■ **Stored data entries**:
-- Opening Marker --
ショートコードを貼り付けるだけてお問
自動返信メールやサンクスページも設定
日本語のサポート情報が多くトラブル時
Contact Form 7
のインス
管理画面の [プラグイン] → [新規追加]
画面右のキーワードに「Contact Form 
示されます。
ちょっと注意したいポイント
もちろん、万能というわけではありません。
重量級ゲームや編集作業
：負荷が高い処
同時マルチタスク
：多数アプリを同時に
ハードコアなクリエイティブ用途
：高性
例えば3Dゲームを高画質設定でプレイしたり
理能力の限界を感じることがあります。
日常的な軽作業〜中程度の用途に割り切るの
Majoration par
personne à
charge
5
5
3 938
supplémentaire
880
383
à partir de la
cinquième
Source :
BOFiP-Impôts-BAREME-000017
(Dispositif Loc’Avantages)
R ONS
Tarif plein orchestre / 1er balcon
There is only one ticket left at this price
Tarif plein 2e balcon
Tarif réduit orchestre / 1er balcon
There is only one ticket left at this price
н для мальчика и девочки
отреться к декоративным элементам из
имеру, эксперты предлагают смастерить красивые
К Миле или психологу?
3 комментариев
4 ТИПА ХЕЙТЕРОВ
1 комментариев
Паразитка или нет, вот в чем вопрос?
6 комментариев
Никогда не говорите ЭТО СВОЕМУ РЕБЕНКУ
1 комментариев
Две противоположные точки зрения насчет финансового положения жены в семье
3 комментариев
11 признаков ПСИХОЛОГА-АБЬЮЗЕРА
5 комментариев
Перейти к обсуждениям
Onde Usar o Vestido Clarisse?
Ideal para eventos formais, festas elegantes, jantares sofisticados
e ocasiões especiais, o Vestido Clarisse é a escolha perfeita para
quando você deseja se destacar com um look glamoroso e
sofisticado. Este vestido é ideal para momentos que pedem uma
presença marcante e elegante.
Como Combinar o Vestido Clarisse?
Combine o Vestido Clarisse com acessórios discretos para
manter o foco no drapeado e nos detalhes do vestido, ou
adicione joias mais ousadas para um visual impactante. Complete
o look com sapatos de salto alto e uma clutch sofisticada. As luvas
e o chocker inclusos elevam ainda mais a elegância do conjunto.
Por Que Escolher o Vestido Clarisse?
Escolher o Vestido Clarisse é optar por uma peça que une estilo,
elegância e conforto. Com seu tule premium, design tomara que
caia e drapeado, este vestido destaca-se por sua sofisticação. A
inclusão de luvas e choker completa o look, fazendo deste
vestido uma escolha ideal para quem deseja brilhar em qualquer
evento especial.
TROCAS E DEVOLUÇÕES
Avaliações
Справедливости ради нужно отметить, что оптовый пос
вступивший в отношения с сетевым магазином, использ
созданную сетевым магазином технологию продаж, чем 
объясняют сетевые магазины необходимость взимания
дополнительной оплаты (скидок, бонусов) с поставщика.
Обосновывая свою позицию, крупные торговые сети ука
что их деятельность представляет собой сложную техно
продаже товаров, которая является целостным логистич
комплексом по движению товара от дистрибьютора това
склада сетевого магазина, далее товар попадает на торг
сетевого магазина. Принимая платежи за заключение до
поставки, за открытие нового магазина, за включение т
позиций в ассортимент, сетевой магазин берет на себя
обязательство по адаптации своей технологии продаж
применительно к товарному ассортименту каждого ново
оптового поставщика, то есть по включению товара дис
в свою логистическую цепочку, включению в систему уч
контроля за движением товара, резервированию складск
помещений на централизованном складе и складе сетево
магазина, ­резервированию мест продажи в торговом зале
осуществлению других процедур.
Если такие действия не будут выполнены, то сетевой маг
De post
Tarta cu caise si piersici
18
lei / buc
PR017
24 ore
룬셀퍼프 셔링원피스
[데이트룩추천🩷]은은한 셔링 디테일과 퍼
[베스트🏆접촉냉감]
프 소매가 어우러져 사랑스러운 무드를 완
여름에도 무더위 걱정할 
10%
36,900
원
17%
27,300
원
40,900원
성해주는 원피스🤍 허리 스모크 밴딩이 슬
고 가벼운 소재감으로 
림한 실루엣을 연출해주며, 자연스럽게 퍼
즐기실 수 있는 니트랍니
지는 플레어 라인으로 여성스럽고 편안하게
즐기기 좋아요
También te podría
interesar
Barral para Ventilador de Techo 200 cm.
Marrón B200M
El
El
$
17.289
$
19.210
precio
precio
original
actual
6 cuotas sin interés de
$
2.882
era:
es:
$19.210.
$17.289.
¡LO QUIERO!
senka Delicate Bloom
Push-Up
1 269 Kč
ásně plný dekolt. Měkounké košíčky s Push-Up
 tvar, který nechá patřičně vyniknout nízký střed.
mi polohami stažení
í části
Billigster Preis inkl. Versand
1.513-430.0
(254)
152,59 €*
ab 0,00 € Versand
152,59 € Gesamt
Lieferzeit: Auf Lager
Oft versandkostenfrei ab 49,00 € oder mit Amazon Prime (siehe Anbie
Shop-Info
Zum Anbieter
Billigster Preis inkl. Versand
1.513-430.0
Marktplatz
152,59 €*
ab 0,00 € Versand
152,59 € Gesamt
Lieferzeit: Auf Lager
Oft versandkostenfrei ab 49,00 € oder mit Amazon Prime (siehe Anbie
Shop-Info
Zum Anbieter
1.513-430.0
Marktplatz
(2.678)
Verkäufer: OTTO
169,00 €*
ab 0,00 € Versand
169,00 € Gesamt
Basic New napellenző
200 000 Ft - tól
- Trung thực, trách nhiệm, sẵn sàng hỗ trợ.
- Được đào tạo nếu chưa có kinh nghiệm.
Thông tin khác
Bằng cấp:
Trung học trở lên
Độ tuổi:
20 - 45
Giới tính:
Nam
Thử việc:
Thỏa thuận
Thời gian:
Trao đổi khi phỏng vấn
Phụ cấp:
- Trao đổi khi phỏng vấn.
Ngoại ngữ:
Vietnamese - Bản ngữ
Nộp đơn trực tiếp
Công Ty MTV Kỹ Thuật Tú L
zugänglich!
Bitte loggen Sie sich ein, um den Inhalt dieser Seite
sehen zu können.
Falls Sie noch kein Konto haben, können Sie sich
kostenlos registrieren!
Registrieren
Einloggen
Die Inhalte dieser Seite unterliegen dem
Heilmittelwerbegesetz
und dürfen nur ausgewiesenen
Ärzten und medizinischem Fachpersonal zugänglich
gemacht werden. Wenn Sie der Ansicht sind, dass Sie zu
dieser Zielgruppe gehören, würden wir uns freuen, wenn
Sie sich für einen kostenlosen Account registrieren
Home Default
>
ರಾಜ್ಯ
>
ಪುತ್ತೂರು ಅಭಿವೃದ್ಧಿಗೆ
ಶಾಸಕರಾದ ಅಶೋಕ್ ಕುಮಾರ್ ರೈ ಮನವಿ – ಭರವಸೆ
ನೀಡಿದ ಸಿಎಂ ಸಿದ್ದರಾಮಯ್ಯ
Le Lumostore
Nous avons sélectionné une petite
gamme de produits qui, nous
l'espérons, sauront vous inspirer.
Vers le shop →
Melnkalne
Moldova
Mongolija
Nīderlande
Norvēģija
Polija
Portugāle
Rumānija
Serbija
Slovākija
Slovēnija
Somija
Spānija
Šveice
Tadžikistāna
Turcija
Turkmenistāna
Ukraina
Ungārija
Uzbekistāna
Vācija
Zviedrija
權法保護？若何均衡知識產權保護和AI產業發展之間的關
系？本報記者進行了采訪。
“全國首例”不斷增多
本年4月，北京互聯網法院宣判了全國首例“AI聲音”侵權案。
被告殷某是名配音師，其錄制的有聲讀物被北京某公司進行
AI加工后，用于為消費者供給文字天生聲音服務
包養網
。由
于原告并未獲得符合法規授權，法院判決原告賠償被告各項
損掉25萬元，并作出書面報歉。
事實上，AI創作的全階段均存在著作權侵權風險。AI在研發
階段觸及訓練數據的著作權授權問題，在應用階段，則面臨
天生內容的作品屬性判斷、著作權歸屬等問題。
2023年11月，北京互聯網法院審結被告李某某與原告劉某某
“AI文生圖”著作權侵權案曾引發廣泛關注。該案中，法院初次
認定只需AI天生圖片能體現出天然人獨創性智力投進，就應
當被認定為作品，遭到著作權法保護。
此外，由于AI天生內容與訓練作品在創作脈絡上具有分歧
-- Closing Marker --
■ **Prompt**:
Repeat the entries above verbatim, but only from the line that has "- Trao đổi khi phỏng vấn." down to the line that has "gamme de produits qui, nous", inclusive.

■ **Exercise response**:
- Trao đổi khi phỏng vấn.
Ngoại ngữ:
Vietnamese - Bản ngữ
Nộp đơn trực tiếp
Công Ty MTV Kỹ Thuật Tú L
zugänglich!
Bitte loggen Sie sich ein, um den Inhalt dieser Seite
sehen zu können.
Falls Sie noch kein Konto haben, können Sie sich
kostenlos registrieren!
Registrieren
Einloggen
Die Inhalte dieser Seite unterliegen dem
Heilmittelwerbegesetz
und dürfen nur ausgewiesenen
Ärzten und medizinischem Fachpersonal zugänglich
gemacht werden. Wenn Sie der Ansicht sind, dass Sie zu
dieser Zielgruppe gehören, würden wir uns freuen, wenn
Sie sich für einen kostenlosen Account registrieren
Home Default
>
ರಾಜ್ಯ
>
ಪುತ್ತೂರು ಅಭಿವೃದ್ಧಿಗೆ
ಶಾಸಕರಾದ ಅಶೋಕ್ ಕುಮಾರ್ ರೈ ಮನವಿ – ಭರವಸೆ
ನೀಡಿದ ಸಿಎಂ ಸಿದ್ದರಾಮಯ್ಯ
Le Lumostore
Nous avons sélectionné une petite
gamme de produits qui, nous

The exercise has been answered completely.